NixOS / nixpkgs

Nix Packages collection & NixOS
MIT License
18.19k stars 14.2k forks source link

nixos/virtualisation.oci-containers: --cidfile flag breaks podman containers running in rootless mode. #207050

Open busti opened 1 year ago

busti commented 1 year ago

Describe the bug

A recent pull request #177406 added the flag --cidfile=/run/podman-${escapedName}.ctr-id to the systemd service generated by the config option defined virtualisation.oci-containers.containers.<name> when running podman. https://github.com/NixOS/nixpkgs/blob/nixos-unstable/nixos/modules/virtualisation/oci-containers.nix#L267

However, when running the container in user mode and not as root, by modifying the generated systemd service after the fact, the user running it is not allowed to write that cidfile since /run is owned by root.

This kind of defeats the purpose of using podman since it explicitly exists to run rootless containers.

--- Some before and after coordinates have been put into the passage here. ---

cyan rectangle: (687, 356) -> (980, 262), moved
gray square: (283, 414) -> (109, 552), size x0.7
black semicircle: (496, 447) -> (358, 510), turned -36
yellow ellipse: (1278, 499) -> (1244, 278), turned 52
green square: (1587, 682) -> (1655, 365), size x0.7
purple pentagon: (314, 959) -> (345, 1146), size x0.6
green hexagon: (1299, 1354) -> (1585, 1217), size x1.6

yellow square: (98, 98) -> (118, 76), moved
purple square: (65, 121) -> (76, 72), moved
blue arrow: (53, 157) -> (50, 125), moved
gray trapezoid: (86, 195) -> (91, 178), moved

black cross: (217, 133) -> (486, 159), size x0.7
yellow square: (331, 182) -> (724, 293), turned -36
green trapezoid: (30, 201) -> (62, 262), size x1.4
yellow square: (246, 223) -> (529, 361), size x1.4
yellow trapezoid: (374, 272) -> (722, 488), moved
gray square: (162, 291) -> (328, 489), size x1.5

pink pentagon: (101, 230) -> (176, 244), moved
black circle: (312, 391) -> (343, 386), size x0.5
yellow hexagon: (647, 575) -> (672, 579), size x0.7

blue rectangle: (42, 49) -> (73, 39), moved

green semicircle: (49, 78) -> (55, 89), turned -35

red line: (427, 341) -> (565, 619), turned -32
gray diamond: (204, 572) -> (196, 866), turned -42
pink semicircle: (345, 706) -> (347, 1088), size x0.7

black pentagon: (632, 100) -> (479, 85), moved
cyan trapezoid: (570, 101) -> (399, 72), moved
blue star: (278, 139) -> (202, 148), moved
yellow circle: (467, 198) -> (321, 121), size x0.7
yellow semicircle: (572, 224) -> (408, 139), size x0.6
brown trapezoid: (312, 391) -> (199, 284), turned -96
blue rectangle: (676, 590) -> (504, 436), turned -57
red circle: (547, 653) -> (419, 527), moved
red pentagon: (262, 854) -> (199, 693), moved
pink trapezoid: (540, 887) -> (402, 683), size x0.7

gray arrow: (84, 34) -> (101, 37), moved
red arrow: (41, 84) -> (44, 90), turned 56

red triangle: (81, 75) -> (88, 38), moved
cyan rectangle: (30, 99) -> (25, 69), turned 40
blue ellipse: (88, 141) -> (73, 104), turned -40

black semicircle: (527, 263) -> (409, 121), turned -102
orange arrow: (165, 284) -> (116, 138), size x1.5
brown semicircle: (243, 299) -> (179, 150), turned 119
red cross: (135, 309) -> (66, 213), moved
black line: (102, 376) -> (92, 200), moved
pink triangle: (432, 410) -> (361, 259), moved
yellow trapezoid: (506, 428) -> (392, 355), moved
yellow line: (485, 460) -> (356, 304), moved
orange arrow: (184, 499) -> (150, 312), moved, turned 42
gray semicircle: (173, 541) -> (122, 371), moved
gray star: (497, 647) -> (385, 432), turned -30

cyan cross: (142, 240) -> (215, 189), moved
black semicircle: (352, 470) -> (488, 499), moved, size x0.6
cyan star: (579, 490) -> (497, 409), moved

I am not certain how to best approach this, since I don't know where the cidfile should be written in user mode.
However, I'd be happy to contribute.

Steps To Reproduce

  1. Set the container engine to podman:
    virtualisation = {
     podman.enable = true;
     oci-containers.backend = "podman";
    };
  2. Setup any container using virtualisation.oci-containers.containers.foobar = { ??? }
  3. Create a user to run our container:
    users.users.foobar = {
      isNormalUser = true;
      extraGroups = [ "oci" ];
    };
  4. Modify the systemd service generated by the above option to run as our user:
    systemd.services.podman-foobar = {
     wantedBy = [ "default.target" ];
     after = [ "network.target" ];
     description = "foobar pod";
     serviceConfig = {
       User = "foobar";
       WorkingDirectory = "/home/foobar";
     };
    };

Expected behavior

The container can be started and stopped by the systemd service.

Actual behavior

The container fails to start since it cannot write to /run, permission denied.

Notify maintainers

@davidkna - Added the flag to the configuration @flokli - Merged the commit

davidkna commented 1 year ago

I think --cidfile=%t/%n.ctr-id might work, assuming systemd expands it to something sensible for rootless containers. This would require moving to ExecStart because it's a systemd variable. podman generate systemd --new uses it for both in case of root and rootless containers.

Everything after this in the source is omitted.